# Lab 1: LoRA & QLoRA - Fine-Tuning a Llama-2 Model
---
## Notebook 4: Merge for Deployment

**Goal:** In this final notebook, you will learn how to merge the trained LoRA adapter weights back into the base model. This creates a single, standalone model that can be easily deployed without needing the `peft` library for inference.

**You will learn to:**
-   Reload the base model and the trained PEFT adapter.
-   Use the `merge_and_unload()` method to combine the weights.
-   Save the merged model and its tokenizer for future use.


### Step 1: Reload Model and Adapter

As before, we must load the base model in its original quantized configuration and then load the PEFT adapter on top of it. This ensures the model architecture is identical before we attempt to merge the weights.


In [None]:
import torch
from transformers import AutoTokenizer, AutoModelForCausalLM, BitsAndBytesConfig
from peft import PeftModel
import os

# --- Base Model and Tokenizer Loading ---
model_id = "meta-llama/Llama-2-7b-chat-hf"

quantization_config = BitsAndBytesConfig(
    load_in_4bit=True,
    bnb_4bit_quant_type="nf4",
    bnb_4bit_compute_dtype=torch.bfloat16
)

base_model = AutoModelForCausalLM.from_pretrained(
    model_id,
    quantization_config=quantization_config,
    device_map="auto"
)

tokenizer = AutoTokenizer.from_pretrained(model_id, use_fast=True)
tokenizer.pad_token = tokenizer.eos_token

# --- Load PEFT Adapter ---
output_dir = "./lora-llama2-7b-guanaco"
latest_checkpoint = max(
    [os.path.join(output_dir, d) for d in os.listdir(output_dir) if d.startswith("checkpoint-")],
    key=os.path.getmtime
)

peft_model = PeftModel.from_pretrained(base_model, latest_checkpoint)

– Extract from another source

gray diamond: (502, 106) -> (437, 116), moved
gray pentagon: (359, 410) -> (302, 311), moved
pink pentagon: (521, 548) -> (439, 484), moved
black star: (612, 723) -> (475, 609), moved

print("✅ Model and adapter loaded successfully!")


### Step 2: Merge the Adapter into the Base Model

This is the key step for deployment. Merging the adapter simplifies the inference process, as you no longer need to manage a separate set of adapter weights.

#### Key Hugging Face `peft` Component:

-   `peft_model.merge_and_unload()`: This powerful method performs two actions:
    1.  **Merge**: It calculates the final weight update (approximated by `B * A` in LoRA) and adds it directly to the weights of the original `target_modules` in the base model.
    2.  **Unload**: It removes the LoRA adapter layers from the model.

The result is a standard `transformers` model (e.g., `LlamaForCausalLM`) that has the fine-tuning "baked in."

**Note:** Merging adapters into a quantized model (`bitsandbytes`) is a recent feature. While it works for inference, saving and reloading a merged quantized model can sometimes be tricky depending on library versions. The standard, most reliable workflow is with non-quantized models. We demonstrate the general process here.


In [None]:
# Merge the LoRA adapter into the base model
print("🚀 Merging adapter...")
merged_model = peft_model.merge_and_unload()
print("✅ Adapter merged!")

# The model is now a standard transformers model
print(f"\nType of merged model: {type(merged_model)}")


### Step 3: Save the Merged Model for Deployment

Now that we have a single, merged model, we can save it to a directory using the standard Hugging Face method.

#### Key Hugging Face `transformers` Components:

-   `model.save_pretrained(directory)`: Saves the model's weights and configuration file (`config.json`) to the specified directory.
-   `tokenizer.save_pretrained(directory)`: Saves the tokenizer's vocabulary and configuration files.

The resulting directory contains a complete, self-contained model that can be easily shared or loaded elsewhere using `AutoModelForCausalLM.from_pretrained(directory)`.


In [None]:
# Define the directory to save the merged model
save_directory = "./llama2-7b-guanaco-merged"

# Save the merged model and tokenizer
print(f"💾 Saving merged model to: {save_directory}")
merged_model.save_pretrained(save_directory)
tokenizer.save_pretrained(save_directory)
print("✅ Merged model saved successfully!")

# You can now load this model directly like any other Hugging Face model
# from transformers import AutoModelForCausalLM
# loaded_model = AutoModelForCausalLM.from_pretrained(save_directory)